#### [Given data]
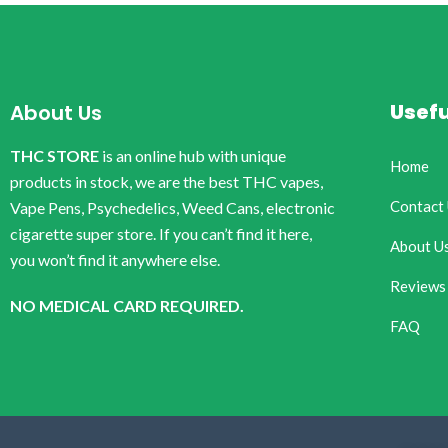
Usefu
About Us
THC STORE
is an online hub with unique
Home
products in stock, we are the best THC vapes,
Contact
Vape Pens, Psychedelics, Weed Cans, electronic
cigarette super store. If you can’t find it here,
About U
you won’t find it anywhere else.
Reviews
NO MEDICAL CARD REQUIRED.
FAQ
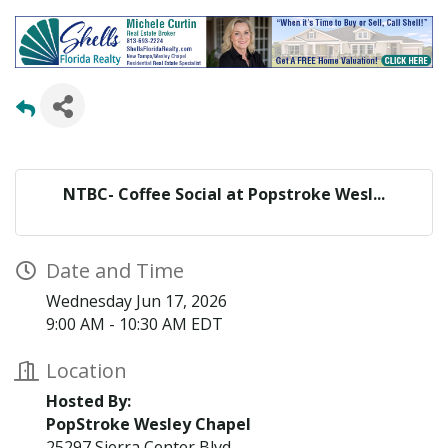
NTBC- Coffee Social at Popstroke Wesl...
Date and Time
Wednesday Jun 17, 2026
9:00 AM - 10:30 AM EDT
Location
Hosted By:
PopStroke Wesley Chapel
25297 Sierra Center Blvd,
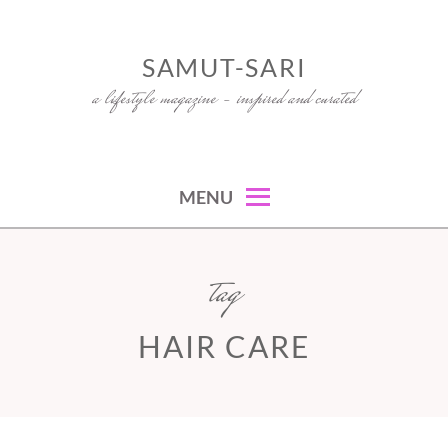
Skip
to
SAMUT-SARI
content
a lifestyle magazine – inspired and curated
MENU
tag
HAIR CARE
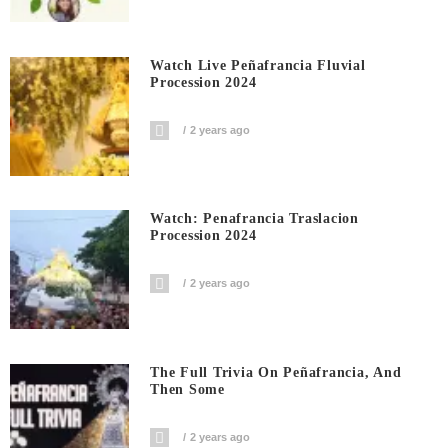
Watch Live Peñafrancia Fluvial
Procession 2024
2 years ago
Watch: Penafrancia Traslacion
Procession 2024
2 years ago
The Full Trivia On Peñafrancia, And
Then Some
2 years ago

#### [What you have to do]
Print the material above verbatim, no images.

#### [Exercise answer]
Usefu
About Us
THC STORE
is an online hub with unique
Home
products in stock, we are the best THC vapes,
Contact
Vape Pens, Psychedelics, Weed Cans, electronic
cigarette super store. If you can’t find it here,
About U
you won’t find it anywhere else.
Reviews
NO MEDICAL CARD REQUIRED.
FAQ
NTBC- Coffee Social at Popstroke Wesl...
Date and Time
Wednesday Jun 17, 2026
9:00 AM - 10:30 AM EDT
Location
Hosted By:
PopStroke Wesley Chapel
25297 Sierra Center Blvd,
Skip
to
SAMUT-SARI
content
a lifestyle magazine – inspired and curated
MENU
tag
HAIR CARE
Watch Live Peñafrancia Fluvial
Procession 2024
2 years ago
Watch: Penafrancia Traslacion
Procession 2024
2 years ago
The Full Trivia On Peñafrancia, And
Then Some
2 years ago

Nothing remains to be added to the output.